Artikel ini membahas tentang kegagalan penjualan game Dragon Age: The Veilguard dan bagaimana hal ini seharusnya menjadi pelajaran bagi EA dan BioWare untuk mengembalikan kejayaan seri RPG ini. Penulis mengkritik beberapa masalah dalam game, seperti kurangnya kedalaman elemen RPG, penulisan yang tidak konsisten, dan politik yang terlalu berat. CEO EA, Andrew Wilson, menyatakan bahwa game ini tidak berhasil menjangkau audiens yang lebih luas, dan ia berpendapat bahwa pemain modern lebih menyukai fitur multiplayer. Namun, penulis berargumen bahwa banyak pemain masih menyukai pengalaman permainan tunggal yang berkualitas, seperti yang ditunjukkan oleh kesuksesan game seperti Baldur's Gate 3 dan Elden Ring.
Penulis juga menyoroti bahaya campur tangan perusahaan dalam pengembangan game, yang sering kali mengabaikan keinginan penggemar inti.

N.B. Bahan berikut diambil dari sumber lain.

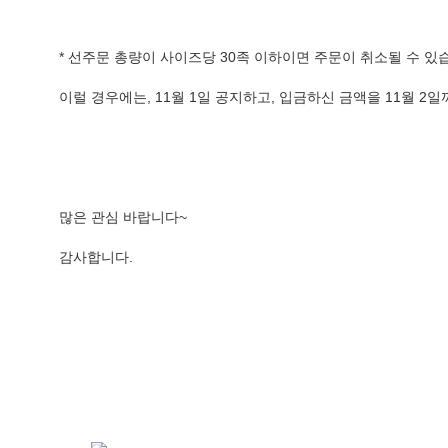
* 선주문 총량이 사이즈당 30족 이하이면 주문이 취소될 수 있습
이럴 경우에는, 11월 1일 공지하고, 입금하신 금액을 11월 2
많은 관심 바랍니다~
감사합니다.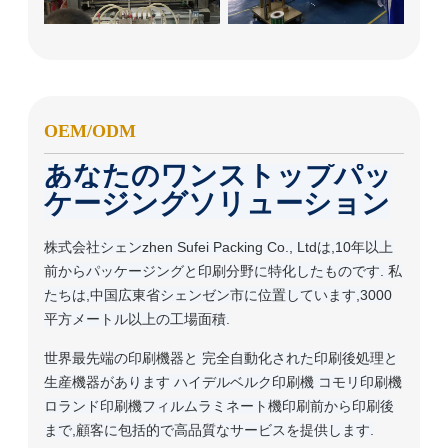
OEM/ODM
あなたのワンストップパッ
ケージングソリューション
株式会社シェンzhen Sufei Packing Co., Ltdは,10年以上
前からパッケージングと印刷分野に特化したものです. 私
たちは,中国広東省シェンゼン市に位置しています,3000
平方メートル以上の工場面積.
世界最先端の印刷機器と 完全自動化された印刷後処理と
生産機器があります ハイデルベルク印刷機 コモリ印刷機
ロランド印刷機フィルムラミネート機印刷前から印刷後
まで,顧客に包括的で高品質なサービスを提供します.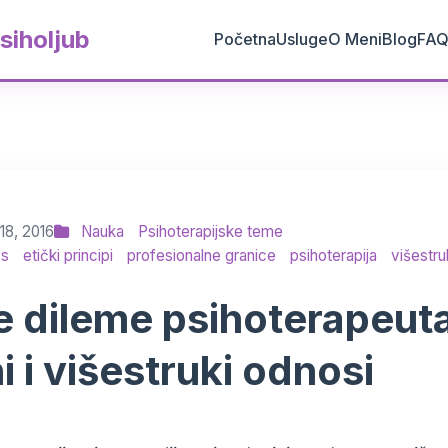
siholjub
Početna
Usluge
O Meni
Blog
FA
8, 2016
Nauka
Psihoterapijske teme
os
etički principi
profesionalne granice
psihoterapija
višestru
e dileme psihoterapeut
i i višestruki odnosi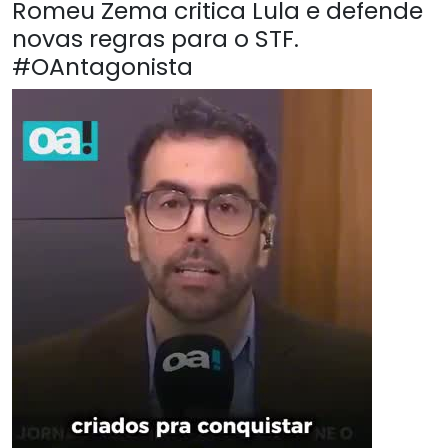
Romeu Zema critica Lula e defende
novas regras para o STF.
#OAntagonista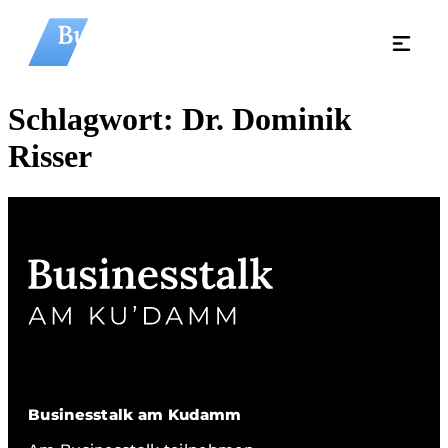
Schlagwort:
Dr. Dominik
Risser
Businesstalk am Kudamm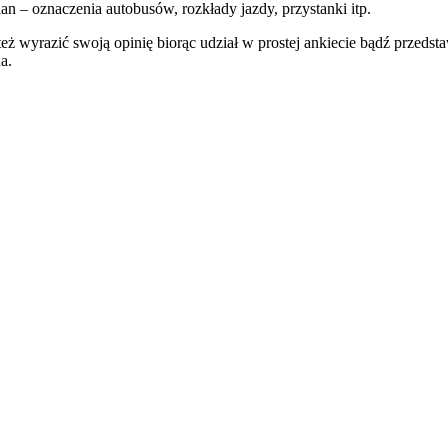
n – oznaczenia autobusów, rozkłady jazdy, przystanki itp.
ż wyrazić swoją opinię biorąc udział w prostej ankiecie bądź przed
a.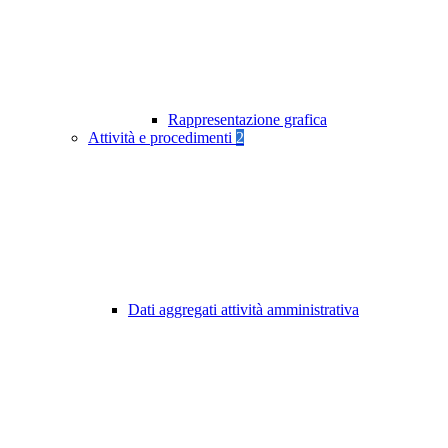
Rappresentazione grafica
Attività e procedimenti
2
Dati aggregati attività amministrativa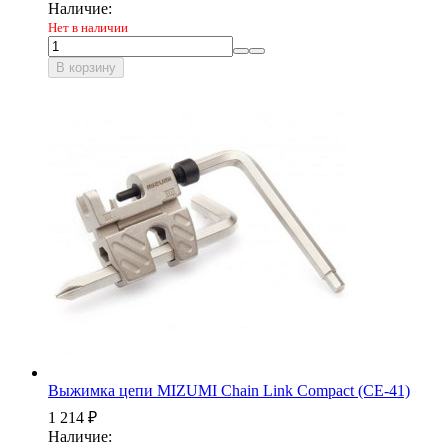
Наличие:
Нет в наличии
В корзину
Выжимка цепи MIZUMI Chain Link Compact (CE-41)
компактная с поджимным винтом
1 214
₽
Наличие: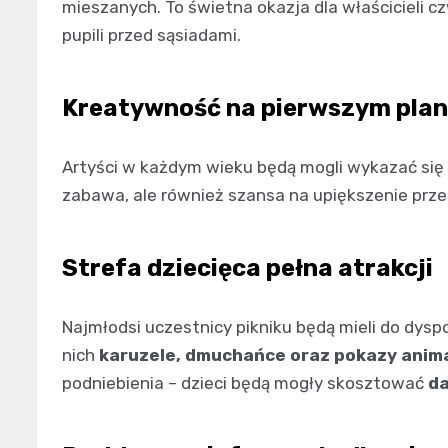
mieszanych. To świetna okazja dla właścicieli 
pupili przed sąsiadami.
Kreatywność na pierwszym plan
Artyści w każdym wieku będą mogli wykazać się
zabawa, ale również szansa na upiększenie przes
Strefa dziecięca pełna atrakcji
Najmłodsi uczestnicy pikniku będą mieli do dysp
nich
karuzele, dmuchańce oraz pokazy anim
podniebienia – dzieci będą mogły skosztować
da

Ia percaya bahwa jika Dragon Age: The Veilguard lebih fokus pada cerita yang mendalam dan elemen RPG yang kuat, game ini akan lebih sukses. Penulis menyarankan bahwa remake dari Dragon Age: Origins dengan grafis modern bisa menjadi langkah yang baik untuk menghidupkan kembali seri ini. Pada akhirnya, penulis berharap agar BioWare bisa kembali ke akar mereka dan menciptakan game yang benar-benar diinginkan oleh penggemar.